--- START ---
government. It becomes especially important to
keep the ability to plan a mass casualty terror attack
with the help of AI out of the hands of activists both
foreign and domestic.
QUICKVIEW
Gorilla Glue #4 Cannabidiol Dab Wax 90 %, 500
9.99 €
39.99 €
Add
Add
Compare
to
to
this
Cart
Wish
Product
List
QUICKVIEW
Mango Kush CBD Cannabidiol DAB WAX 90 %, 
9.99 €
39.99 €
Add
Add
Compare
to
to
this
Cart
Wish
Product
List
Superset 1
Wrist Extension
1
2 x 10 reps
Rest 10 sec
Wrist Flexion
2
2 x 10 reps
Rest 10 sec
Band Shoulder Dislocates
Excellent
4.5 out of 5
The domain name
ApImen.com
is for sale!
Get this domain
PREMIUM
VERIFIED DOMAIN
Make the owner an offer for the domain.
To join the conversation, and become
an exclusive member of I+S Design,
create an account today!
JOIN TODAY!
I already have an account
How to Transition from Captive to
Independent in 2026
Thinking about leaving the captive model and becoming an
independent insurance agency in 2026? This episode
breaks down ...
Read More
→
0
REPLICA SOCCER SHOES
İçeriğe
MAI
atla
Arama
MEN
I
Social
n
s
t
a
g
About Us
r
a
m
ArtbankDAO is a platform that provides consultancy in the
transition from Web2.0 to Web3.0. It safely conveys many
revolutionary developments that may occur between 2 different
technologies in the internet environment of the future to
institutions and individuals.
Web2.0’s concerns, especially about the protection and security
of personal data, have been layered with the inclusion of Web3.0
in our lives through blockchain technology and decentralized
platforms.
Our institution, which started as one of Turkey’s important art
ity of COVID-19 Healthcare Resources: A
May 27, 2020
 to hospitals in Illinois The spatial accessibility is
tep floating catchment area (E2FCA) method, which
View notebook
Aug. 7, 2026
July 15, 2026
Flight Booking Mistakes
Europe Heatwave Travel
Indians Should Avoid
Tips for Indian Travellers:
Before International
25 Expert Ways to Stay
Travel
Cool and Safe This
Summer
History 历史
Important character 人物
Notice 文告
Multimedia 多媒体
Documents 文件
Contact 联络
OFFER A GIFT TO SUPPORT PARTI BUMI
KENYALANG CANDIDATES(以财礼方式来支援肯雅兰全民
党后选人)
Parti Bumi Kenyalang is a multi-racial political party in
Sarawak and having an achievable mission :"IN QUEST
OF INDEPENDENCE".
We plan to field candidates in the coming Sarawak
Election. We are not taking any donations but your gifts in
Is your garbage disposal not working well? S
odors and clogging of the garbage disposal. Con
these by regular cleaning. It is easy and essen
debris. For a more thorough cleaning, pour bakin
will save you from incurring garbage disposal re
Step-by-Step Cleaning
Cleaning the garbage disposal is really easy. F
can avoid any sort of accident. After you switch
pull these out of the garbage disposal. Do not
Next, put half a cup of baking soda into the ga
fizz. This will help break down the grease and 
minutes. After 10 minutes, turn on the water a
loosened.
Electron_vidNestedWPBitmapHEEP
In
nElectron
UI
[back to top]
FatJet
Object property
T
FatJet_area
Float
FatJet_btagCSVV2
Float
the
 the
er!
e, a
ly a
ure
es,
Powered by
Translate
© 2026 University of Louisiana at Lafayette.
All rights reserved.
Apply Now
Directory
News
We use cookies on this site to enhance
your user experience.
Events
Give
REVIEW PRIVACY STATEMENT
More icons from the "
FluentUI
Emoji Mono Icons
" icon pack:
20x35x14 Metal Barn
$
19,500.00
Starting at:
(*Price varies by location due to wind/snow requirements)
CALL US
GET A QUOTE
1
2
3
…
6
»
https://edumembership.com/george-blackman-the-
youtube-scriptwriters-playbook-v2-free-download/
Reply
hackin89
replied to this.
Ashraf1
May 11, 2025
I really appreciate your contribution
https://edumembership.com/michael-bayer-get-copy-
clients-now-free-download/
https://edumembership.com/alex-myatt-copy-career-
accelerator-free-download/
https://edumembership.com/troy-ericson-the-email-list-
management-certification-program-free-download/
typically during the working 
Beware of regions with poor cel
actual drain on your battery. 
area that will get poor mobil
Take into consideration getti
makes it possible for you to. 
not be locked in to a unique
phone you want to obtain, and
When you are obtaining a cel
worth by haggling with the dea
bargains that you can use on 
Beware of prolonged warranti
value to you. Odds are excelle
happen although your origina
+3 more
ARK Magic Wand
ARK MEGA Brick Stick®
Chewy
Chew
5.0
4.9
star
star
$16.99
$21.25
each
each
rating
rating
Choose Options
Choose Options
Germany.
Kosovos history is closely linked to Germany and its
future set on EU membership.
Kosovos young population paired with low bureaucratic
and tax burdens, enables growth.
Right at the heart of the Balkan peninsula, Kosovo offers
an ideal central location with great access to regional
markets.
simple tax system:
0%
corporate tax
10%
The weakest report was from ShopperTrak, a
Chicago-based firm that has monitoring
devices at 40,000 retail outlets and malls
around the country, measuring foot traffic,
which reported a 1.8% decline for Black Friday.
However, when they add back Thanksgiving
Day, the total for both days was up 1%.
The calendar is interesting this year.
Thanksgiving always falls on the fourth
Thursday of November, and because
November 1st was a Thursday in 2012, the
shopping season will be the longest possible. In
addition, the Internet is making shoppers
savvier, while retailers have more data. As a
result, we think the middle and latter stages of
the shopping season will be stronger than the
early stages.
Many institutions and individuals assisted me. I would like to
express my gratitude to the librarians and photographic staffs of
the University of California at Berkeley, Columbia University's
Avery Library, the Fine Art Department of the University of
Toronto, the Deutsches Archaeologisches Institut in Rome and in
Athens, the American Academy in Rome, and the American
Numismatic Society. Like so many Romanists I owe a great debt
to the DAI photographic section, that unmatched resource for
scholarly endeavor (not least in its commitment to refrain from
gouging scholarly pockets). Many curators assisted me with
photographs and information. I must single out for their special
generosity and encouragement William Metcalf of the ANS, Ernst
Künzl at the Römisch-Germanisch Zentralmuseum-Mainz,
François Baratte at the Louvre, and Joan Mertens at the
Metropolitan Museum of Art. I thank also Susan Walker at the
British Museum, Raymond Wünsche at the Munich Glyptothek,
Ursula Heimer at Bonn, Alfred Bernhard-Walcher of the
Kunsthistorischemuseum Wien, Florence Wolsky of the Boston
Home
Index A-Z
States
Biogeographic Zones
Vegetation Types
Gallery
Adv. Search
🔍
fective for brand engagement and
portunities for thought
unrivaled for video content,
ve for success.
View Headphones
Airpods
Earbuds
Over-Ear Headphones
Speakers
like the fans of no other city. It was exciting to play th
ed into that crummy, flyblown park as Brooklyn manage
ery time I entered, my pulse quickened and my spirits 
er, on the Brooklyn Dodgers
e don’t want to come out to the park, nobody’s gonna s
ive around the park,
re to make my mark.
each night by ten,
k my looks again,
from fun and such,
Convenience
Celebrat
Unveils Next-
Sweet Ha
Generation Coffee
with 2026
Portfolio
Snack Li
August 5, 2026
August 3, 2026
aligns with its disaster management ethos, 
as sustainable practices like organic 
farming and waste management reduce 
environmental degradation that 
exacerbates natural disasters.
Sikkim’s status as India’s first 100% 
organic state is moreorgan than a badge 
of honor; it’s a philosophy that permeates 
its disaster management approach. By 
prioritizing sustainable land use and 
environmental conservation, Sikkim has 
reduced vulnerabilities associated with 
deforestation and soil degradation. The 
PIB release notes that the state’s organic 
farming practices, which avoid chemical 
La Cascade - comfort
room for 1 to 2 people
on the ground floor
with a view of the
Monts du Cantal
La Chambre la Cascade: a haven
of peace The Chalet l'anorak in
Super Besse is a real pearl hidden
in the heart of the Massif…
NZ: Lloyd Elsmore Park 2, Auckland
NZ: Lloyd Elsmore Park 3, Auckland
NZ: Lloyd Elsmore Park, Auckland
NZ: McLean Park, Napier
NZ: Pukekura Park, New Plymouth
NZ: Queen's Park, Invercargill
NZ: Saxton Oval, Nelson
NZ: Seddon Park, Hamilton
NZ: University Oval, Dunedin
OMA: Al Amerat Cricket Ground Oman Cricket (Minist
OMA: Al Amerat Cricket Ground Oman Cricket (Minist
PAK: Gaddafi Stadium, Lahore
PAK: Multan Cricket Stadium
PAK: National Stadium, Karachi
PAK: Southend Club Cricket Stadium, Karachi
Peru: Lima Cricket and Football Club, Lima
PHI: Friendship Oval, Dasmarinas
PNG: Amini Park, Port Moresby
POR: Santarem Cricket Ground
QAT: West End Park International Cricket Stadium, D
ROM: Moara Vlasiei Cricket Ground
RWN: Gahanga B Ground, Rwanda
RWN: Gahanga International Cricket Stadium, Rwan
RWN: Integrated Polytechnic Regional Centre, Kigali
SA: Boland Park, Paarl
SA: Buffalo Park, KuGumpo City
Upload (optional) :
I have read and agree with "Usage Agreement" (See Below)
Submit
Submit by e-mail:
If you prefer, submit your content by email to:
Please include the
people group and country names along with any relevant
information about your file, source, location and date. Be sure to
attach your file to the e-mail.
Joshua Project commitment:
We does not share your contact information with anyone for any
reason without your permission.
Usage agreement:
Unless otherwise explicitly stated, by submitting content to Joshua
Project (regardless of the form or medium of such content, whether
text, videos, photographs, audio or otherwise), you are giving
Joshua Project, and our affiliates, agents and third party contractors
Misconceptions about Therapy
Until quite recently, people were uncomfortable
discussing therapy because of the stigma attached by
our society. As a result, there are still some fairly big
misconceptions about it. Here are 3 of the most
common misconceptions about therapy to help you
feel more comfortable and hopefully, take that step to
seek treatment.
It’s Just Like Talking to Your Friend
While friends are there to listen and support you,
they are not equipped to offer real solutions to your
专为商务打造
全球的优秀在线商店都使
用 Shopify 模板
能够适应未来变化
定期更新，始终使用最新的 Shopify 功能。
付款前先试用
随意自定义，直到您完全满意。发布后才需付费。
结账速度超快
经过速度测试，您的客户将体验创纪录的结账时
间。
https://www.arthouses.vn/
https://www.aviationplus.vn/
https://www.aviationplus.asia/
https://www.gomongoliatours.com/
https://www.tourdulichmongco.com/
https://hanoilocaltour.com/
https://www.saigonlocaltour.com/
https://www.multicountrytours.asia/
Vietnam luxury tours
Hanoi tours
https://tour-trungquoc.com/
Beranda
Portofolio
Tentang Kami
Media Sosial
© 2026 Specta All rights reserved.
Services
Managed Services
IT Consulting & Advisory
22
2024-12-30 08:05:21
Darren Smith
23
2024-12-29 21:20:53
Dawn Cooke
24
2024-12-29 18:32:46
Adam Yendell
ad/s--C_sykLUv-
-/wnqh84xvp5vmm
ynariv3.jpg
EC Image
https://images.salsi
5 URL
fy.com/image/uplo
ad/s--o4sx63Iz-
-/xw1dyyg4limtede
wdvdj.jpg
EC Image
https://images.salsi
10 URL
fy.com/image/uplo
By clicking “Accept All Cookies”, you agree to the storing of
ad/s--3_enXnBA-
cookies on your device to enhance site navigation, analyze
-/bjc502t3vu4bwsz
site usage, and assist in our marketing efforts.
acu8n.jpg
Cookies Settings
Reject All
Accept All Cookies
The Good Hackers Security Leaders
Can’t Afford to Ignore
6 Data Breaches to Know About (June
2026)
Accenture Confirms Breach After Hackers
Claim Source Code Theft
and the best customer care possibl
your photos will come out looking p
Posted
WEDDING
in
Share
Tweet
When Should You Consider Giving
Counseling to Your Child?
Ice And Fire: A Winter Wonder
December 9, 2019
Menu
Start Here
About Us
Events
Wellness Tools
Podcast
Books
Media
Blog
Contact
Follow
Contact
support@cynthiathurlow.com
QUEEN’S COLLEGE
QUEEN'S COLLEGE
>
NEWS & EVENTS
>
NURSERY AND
--- END ---
Work item » Nothing but a number should be given: how many lines in the records hold the word "Cricket".

Result » 9